Stephanie Sheppard brings her 15-month-old daughter, Lucy, to celebrate the important role in the preservation of African rhythmic heritage at Summerside Rotary Library on Saturday afternoon.
Stephanie Sheppard brings her 15-month-old daughter, Lucy, to celebrate the important role in the preservation of African rhythmic heritage at Summerside Rotary Library on Saturday afternoon. - Desiree Anstey

Boom-bap sounds of a drum echo the important role in the preservation of African rhythmic heritage

SUMMERSIDE, P.E.I. - Sounds of hands slapping goatskin drums echoed out Summerside Rotary Library on Saturday afternoon.

The beat, which transcends the boundaries of race and time, originates from the fingertips of slaves in Mauritius.

Meeley Jeebun, a Charlottetown resident formerly from Mauritius, taps a melody on the djembe for participants in the drumming circle to follow.

“Drumming has been passed down in our culture from generation to generation,” said Jeebun, of the Maritime Centre for African Dance. “The British, Dutch and French once ruled our country, and they each brought slaves from Africa.

“Music became an outlet for the slaves to sing away their sorrows, dance around a bonfire on the beach under the stars, and craft their culture. It was an escape from their oppression and a way of communication,” she said.

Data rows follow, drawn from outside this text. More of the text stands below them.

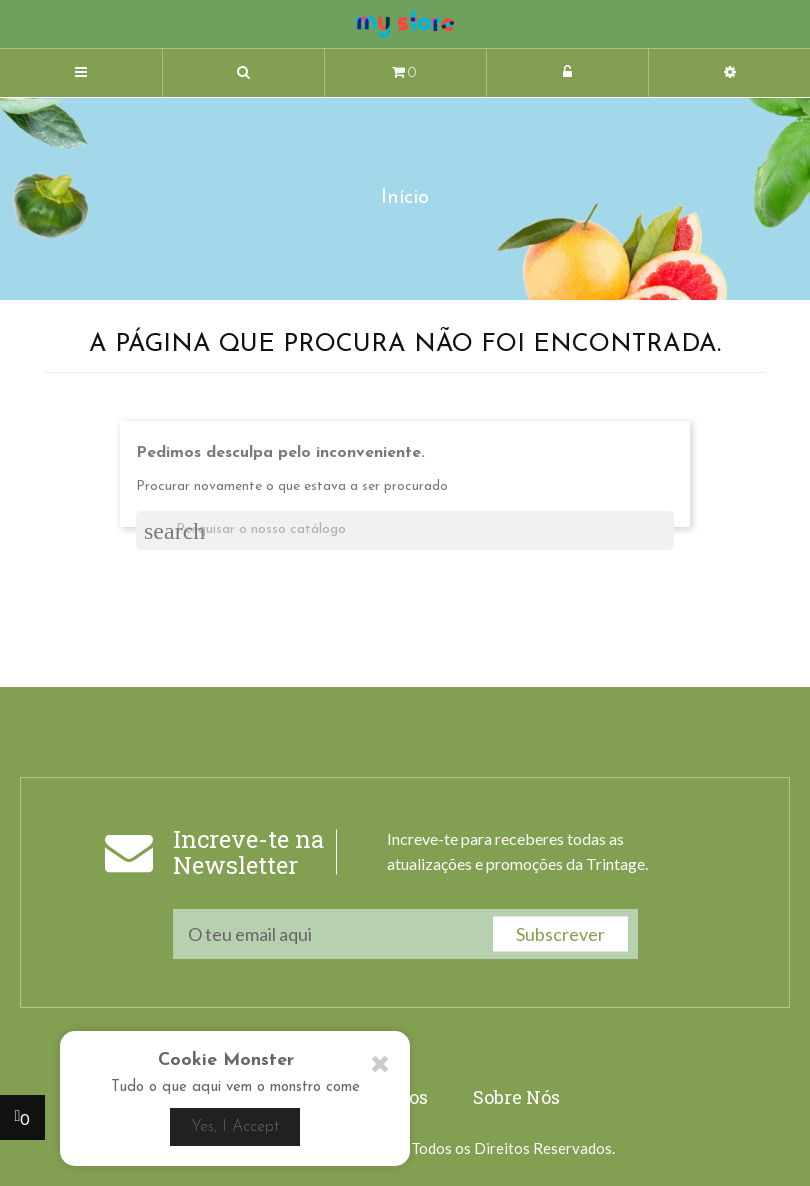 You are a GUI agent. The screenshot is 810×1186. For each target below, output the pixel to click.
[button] (243, 73)
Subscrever (560, 933)
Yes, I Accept (235, 1127)
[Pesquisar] (405, 530)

Stephanie Sheppard, from the left, proudly watches her daughter, Lucy learning to play the Mauritian djembe drum with teacher Meeley Jeebun.
Stephanie Sheppard, from the left, proudly watches her daughter Lucy learning to play the Mauritian djembe with teacher Meeley Jeebun.

From powerful and painful, to uplifting and melancholy, music became a communal activity where everyone participated – good or bad.

Slaves could stay in contact and rebellions could be planned through the beat of the drum.

Restraints were quickly made once their masters realized that drums could wield stories and code. But despite the control, African rhythmic traditions survived.

“Back home we still play the drums for special occasions such as weddings, funerals and prayers. And the beat can be very loud and festive to slow and quiet. It depends on the occasion.”

Jeebun continued, “We learn to play the instrument by listening and watching our elders. First you look at how you hold the drum and which part of your hands to use for the three different sounds, so the palm of your hand, fingertips and rim of the drum.”

The boom-bap sounds echo the important role in the preservation of African rhythmic heritage.

The drumming circle is part of the library festivities for Black History Month.